In this study, we first show that the size and shape of normal, non-injured frog motor neuron cell bodies are maintained by a cytoskeleton that can be isolated. We then provide evidence that axotomy increases the synthesis and total content of proteins in the cytoskeleton, which appears to alter its structure and produce nucleolar, nuclear and cell body enlargement. We further show that the cytoskeleton maintains nuclear position in the uninjured cell body and is altered by axotomy to increase nuclear eccentricity. Finally, we propose that both nuclear eccentricity and central chromatolysis result from an accumulation of axonal cytoskeleton that is impeded from entering the truncated axon.

Results

The cytoskeleton maintains nucleolar, nuclear and cell body size in normal motor neurons

Isolated, unfixed motor neurons, like fixed, sectioned motor neurons, vary widely in cell body area [5, 9]. The range of cell body areas in motor neurons isolated from normal animals by the method of Sinicropi and McIlwain [10] is slightly larger than that of their fixed, sectioned counterparts [5]. As with area measurements on normal motor neurons [5], nucleolar and nuclear volume increase as cell body volume increases (Fig. 1). Since the plasma membrane is damaged during the isolation of motor neuron cell bodies and is no longer semipermeable to most osmolytes [11], osmotic forces do not appear to be chiefly responsible for maintaining cell body size in isolated motor neurons. Even when intracellular membranes are permeabilized with 1% Triton X-100 and over one-half of the cell body protein is removed from isolated motor neurons by successive extraction and high salt solutions, the mean size of the nucleolus, nucleus and cell body is little affected (Table 1). This extraction procedure, which has been used to isolate the nuclear matrix and cytoplasmic skeleton of non-neuronal cells [12], reduces the cell body protein content in normal frog motor neurons from 4.35 ± 0.87 to 1.88 ± 0.29 ng/cell (a 56.8% decrease). In contrast, cell body and nuclear volume decline only by 15 and 17%, respectively, and nucleolar volume does not change significantly (Table 1). The volumes of the nucleolus and nucleus in the extracted motor neurons continue to scale with cell body volume (Fig. 1) and the extracted cells have a relatively normal appearance by differential interference contrast microscopy (Fig. 2). These findings suggest that nucleolar, nuclear and cell body size in motor neurons are maintained by cytoskeletal structures and led us to examine the ultrastructure of extracted motor neurons.

Figure 1
figure 1

Preservation of cell body, nuclear and nucleolar volume relationships in extracted spinal motor neurons. Nuclear volume in individual cell bodies isolated from unfixed lumbar spinal cords of normal adult frogs scales with cell body volume (top) and nucleolar volume (bottom) before and after extraction. Significant (p < 0.01) correlation coefficients were found in first-order regression analyses for both unextracted (solid line) and extracted cells (dashed line).

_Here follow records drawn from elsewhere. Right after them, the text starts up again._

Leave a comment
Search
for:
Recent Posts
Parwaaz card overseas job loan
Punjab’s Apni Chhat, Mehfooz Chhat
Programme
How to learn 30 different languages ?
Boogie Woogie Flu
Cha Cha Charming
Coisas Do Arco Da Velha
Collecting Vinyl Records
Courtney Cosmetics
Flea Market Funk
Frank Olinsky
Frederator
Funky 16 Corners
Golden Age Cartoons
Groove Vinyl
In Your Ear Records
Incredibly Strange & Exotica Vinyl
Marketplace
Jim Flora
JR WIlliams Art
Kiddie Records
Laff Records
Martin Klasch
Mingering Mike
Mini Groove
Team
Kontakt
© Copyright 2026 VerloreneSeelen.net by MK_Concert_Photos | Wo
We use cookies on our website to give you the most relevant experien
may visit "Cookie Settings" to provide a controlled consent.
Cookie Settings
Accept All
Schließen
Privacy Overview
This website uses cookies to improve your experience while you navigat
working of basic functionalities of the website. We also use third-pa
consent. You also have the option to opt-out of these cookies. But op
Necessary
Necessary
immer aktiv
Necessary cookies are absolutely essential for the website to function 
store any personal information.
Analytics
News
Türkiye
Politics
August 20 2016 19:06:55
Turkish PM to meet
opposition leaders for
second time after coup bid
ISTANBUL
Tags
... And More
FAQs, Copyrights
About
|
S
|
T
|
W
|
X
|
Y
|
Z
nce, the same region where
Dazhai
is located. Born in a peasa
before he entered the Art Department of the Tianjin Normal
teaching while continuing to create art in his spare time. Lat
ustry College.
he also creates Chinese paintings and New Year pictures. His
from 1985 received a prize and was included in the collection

Table 1 The cytoskeleton maintains most of cell body, nuclear and nucleolar volume in normal motor neurons.
Figure 2
figure 2

Light microscopic appearance of extracted and unextracted spinal motor neurons. Differential interference contrast images of lumbar motor neuron cell bodies isolated from normal adult frogs. Panel a shows an unextracted cell body. Panel b shows a different cell body isolated from normal adult frogs and extracted by a modification of the procedure of He et al. [12]. Each bar = 20 μm.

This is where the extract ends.